On October 4, 2017, the Knight Institute filed a FOIA lawsuit seeking records relating to the government’s ideological screening of immigrants and visitors.
Shortly after taking office, President Trump issued an order directing federal agencies to develop a program for the “extreme vetting” of immigrants, refugees, and visitors to the United States. The Department of Homeland Security, the Department of State, and other agencies have since developed and implemented policies involving the review of expressive and associational activities — including social media activity — of individuals applying for U.S. visas.
On August 7, 2017, the Knight Institute submitted FOIA requests for records relating to these "extreme vetting" policies and to the government’s claimed authority to exclude or remove non-citizens from the United States based on their beliefs and associations. The Institute filed this lawsuit to enforce those requests.

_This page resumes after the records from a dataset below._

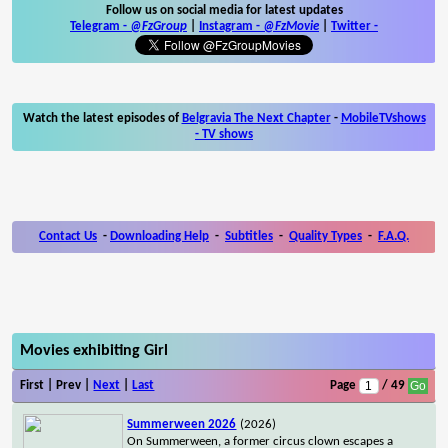
Follow us on social media for latest updates
Telegram -
@FzGroup
|
Instagram
-
@FzMovie
|
Twitter
-
Watch the latest episodes of
Belgravia The Next Chapter
-
MobileTVshows
- TV shows
Contact Us
-
Downloading Help
-
Subtitles
-
Quality Types
-
F.A.Q.
Movies exhibiting Girl
First | Prev |
Next
|
Last
Page
/ 49
Summerween 2026
(2026)
On Summerween, a former circus clown escapes a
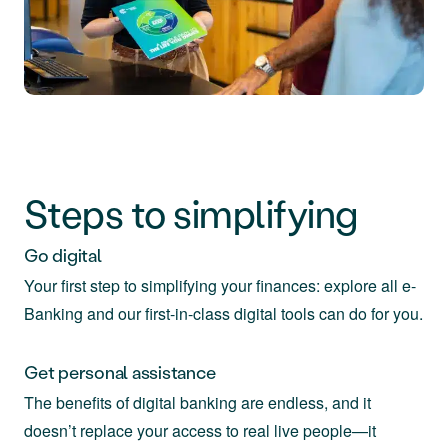
Steps to simplifying
Go digital
Your first step to simplifying your finances: explore all e-
Banking and our first-in-class digital tools can do for you.
Get personal assistance
The benefits of digital banking are endless, and it
doesn’t replace your access to real live people—it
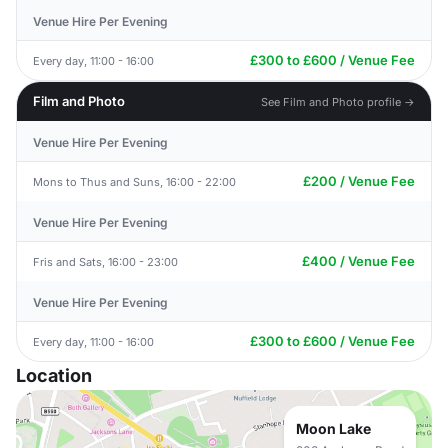
Venue Hire Per Evening
£300 to £600 / Venue Fee
Every day, 11:00 - 16:00
Film and Photo
See Film and Photo profile →
Venue Hire Per Evening
£200 / Venue Fee
Mons to Thus and Suns, 16:00 - 22:00
Venue Hire Per Evening
£400 / Venue Fee
Fris and Sats, 16:00 - 23:00
Venue Hire Per Evening
£300 to £600 / Venue Fee
Every day, 11:00 - 16:00
Location
Moon Lake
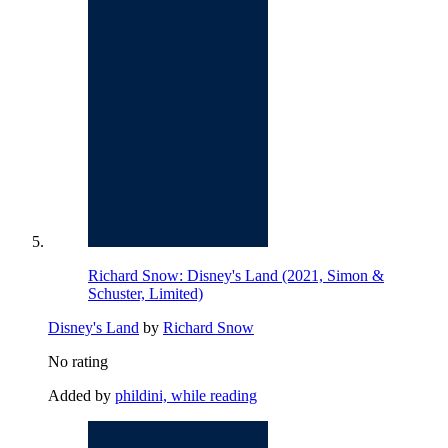
Richard Snow: Disney's Land (2021, Simon &
Schuster, Limited)
Disney's Land
by
Richard Snow
No rating
Added by
phildini, while reading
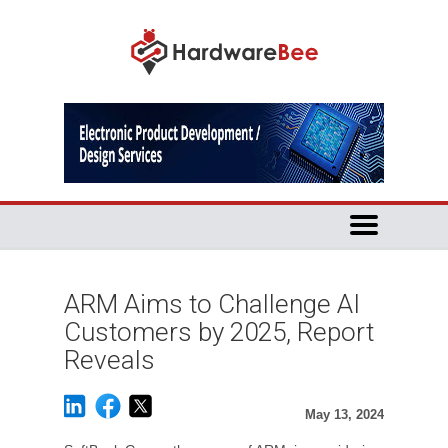
ARM Aims to Challenge AI
Customers by 2025, Report
Reveals
May 13, 2024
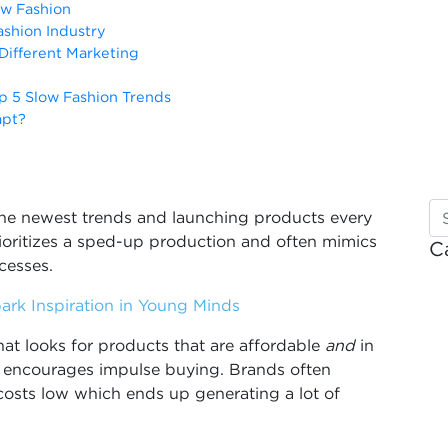
ow Fashion
shion Industry
 Different Marketing
p 5 Slow Fashion Trends
apt?
the newest trends and launching products every
rioritizes a sped-up production and often mimics
C
ocesses.
ark Inspiration in Young Minds
at looks for products that are affordable
and
in
t encourages impulse buying. Brands often
costs low which ends up generating a lot of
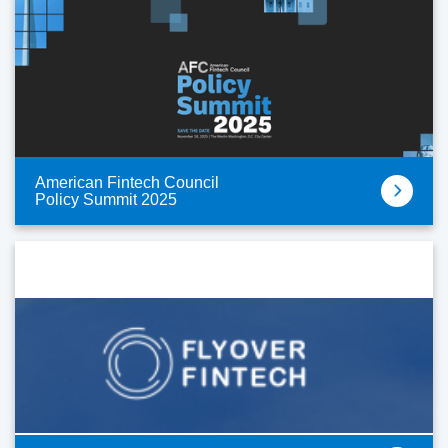
American Fintech Council
Policy Summit 2025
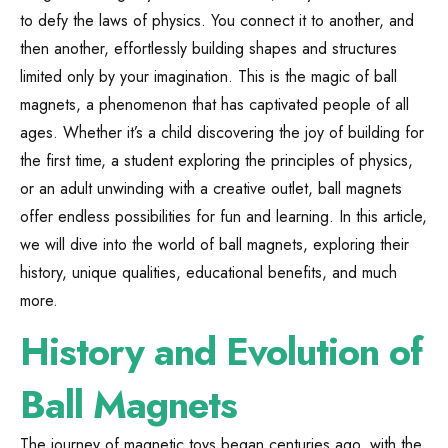
to defy the laws of physics. You connect it to another, and
then another, effortlessly building shapes and structures
limited only by your imagination. This is the magic of ball
magnets, a phenomenon that has captivated people of all
ages. Whether it’s a child discovering the joy of building for
the first time, a student exploring the principles of physics,
or an adult unwinding with a creative outlet, ball magnets
offer endless possibilities for fun and learning. In this article,
we will dive into the world of ball magnets, exploring their
history, unique qualities, educational benefits, and much
more.
History and Evolution of
Ball Magnets
The journey of magnetic toys began centuries ago, with the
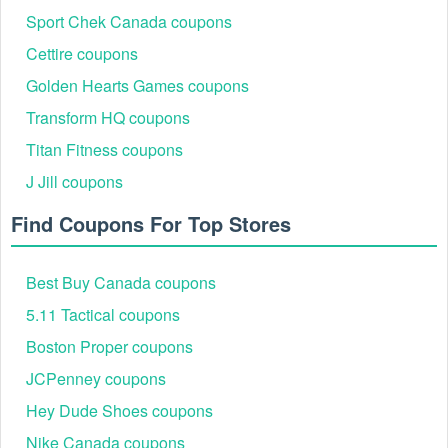
Sport Chek Canada coupons
Cettire coupons
Golden Hearts Games coupons
Transform HQ coupons
Titan Fitness coupons
J Jill coupons
Find Coupons For Top Stores
Best Buy Canada coupons
5.11 Tactical coupons
Boston Proper coupons
JCPenney coupons
Hey Dude Shoes coupons
Nike Canada coupons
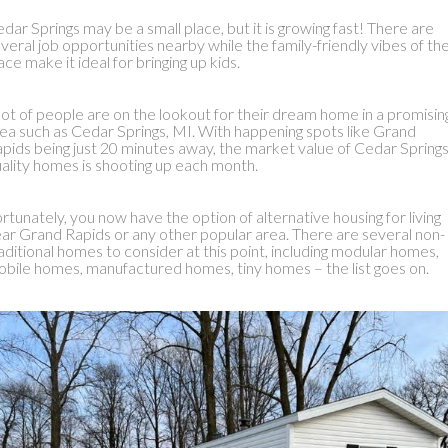
dar Springs may be a small place, but it is growing fast! There are
veral job opportunities nearby while the family-friendly vibes of th
ace make it ideal for bringing up kids.
lot of people are on the lookout for their dream home in a promisin
ea such as Cedar Springs, MI. With happening spots like Grand
pids being just 20 minutes away, the market value of Cedar Springs
ality homes is shooting up each month.
rtunately, you now have the option of alternative housing for living
ar Grand Rapids or any other popular area. There are several non-
aditional homes to consider at this point, including modular homes,
bile homes, manufactured homes, tiny homes – the list goes on.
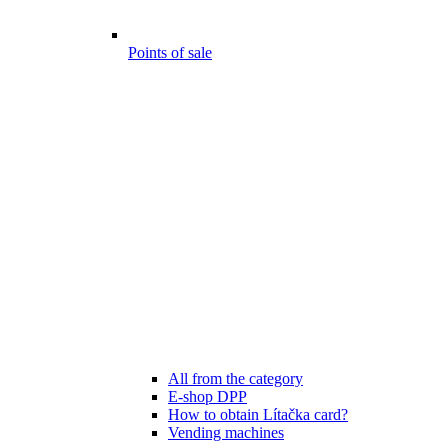
Points of sale
All from the category
E-shop DPP
How to obtain Lítačka card?
Vending machines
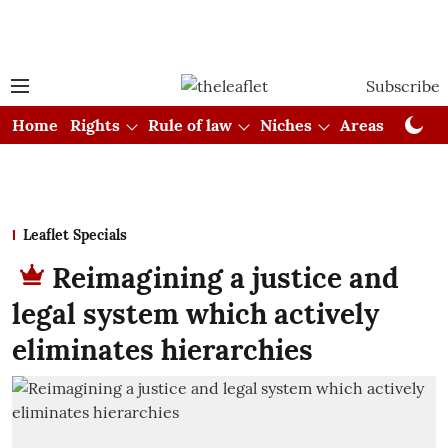
Subscribe
Home
Rights
Rule of law
Niches
Areas
Cou
Leaflet Specials
Reimagining a justice and
legal system which actively
eliminates hierarchies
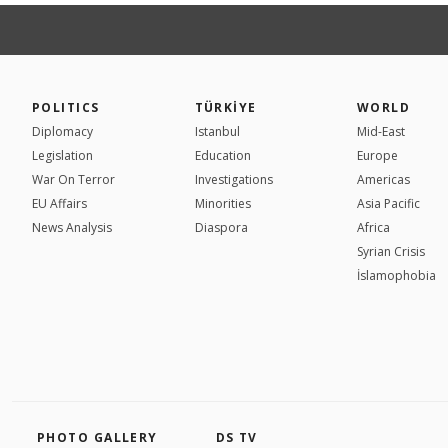
POLITICS
TÜRKİYE
WORLD
Diplomacy
Istanbul
Mid-East
Legislation
Education
Europe
War On Terror
Investigations
Americas
EU Affairs
Minorities
Asia Pacific
News Analysis
Diaspora
Africa
Syrian Crisis
İslamophobia
PHOTO GALLERY
DS TV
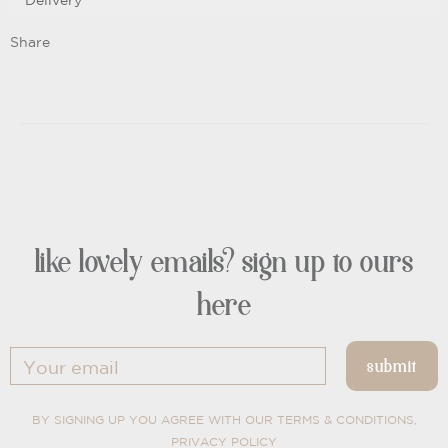
Delivery
Share
like lovely emails? sign up to ours
here
BY SIGNING UP YOU AGREE WITH OUR TERMS & CONDITIONS,
PRIVACY POLICY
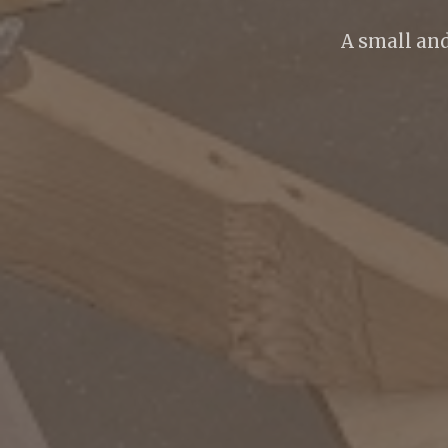
A small an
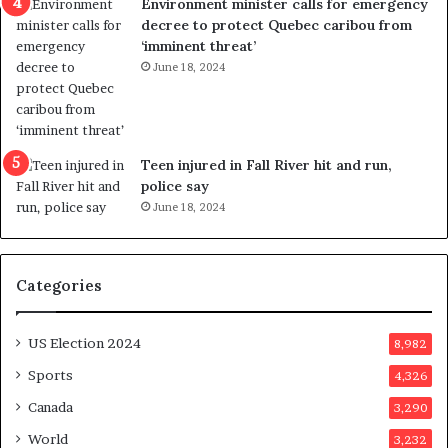
Environment minister calls for emergency
c
t
decree to protect Quebec caribou from
e
i
‘imminent threat’
b
n
June 18, 2024
u
g
t
r
s
e
u
f
g
e
Teen injured in Fall River hit and run,
g
r
police say
e
e
June 18, 2024
s
n
t
d
s
u
Categories
T
m
r
o
u
n
US Election 2024
8,982
m
e
p
d
Sports
4,326
a
a
Canada
3,290
s
y
s
a
World
3,232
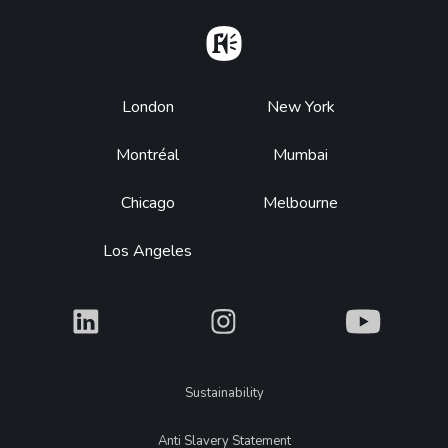
Home
Footer
London
New York
Montréal
Mumbai
Chicago
Melbourne
Los Angeles
What
What
What
Legal
Sustainability
Anti Slavery Statement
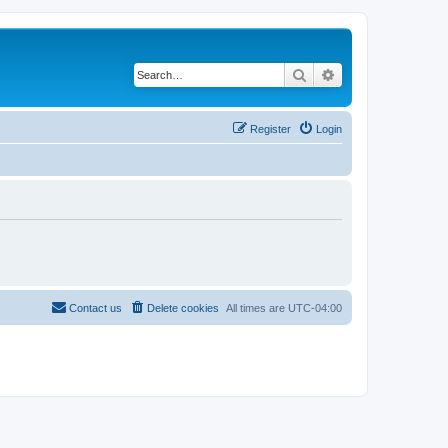
Search
Advanced search
Register
Login
Contact us
Delete cookies
All times are
UTC-04:00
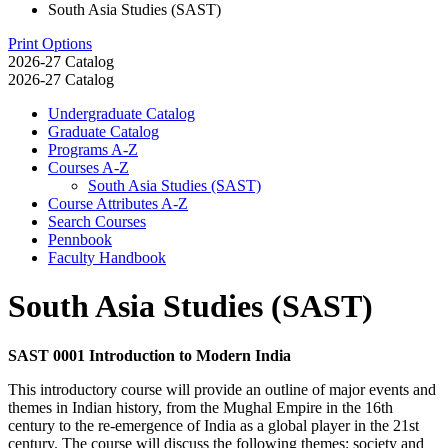
South Asia Studies (SAST)
Print Options
2026-27 Catalog
2026-27 Catalog
Undergraduate Catalog
Graduate Catalog
Programs A-​Z
Courses A-​Z
South Asia Studies (SAST)
Course Attributes A-​Z
Search Courses
Pennbook
Faculty Handbook
South Asia Studies (SAST)
SAST 0001 Introduction to Modern India
This introductory course will provide an outline of major events and
themes in Indian history, from the Mughal Empire in the 16th
century to the re-emergence of India as a global player in the 21st
century. The course will discuss the following themes: society and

Agencies Involved: Department of Homeland Security (Customs & Border Protection, Immigration & Customs Enforcement); Department of Justice (Office of Information Policy, Office of Legal Counsel, Office of Public Affairs); Department of State
Status: On September 13, 2020, the district court denied the government’s motion for clarification and partial reconsideration of the court’s September 16 and 23, 2019 orders ruling that ICE’s searches were inadequate and that DOS’s, ICE’s, and USCIS’s withholding of certain records was unjustified. Negotiations over agency searches and processing ongoing.
Case Information: Knight First Amendment Inst. at Columbia Univ. v. DHS, No. 1:17-cv-07572-ALC (S.D.N.Y.).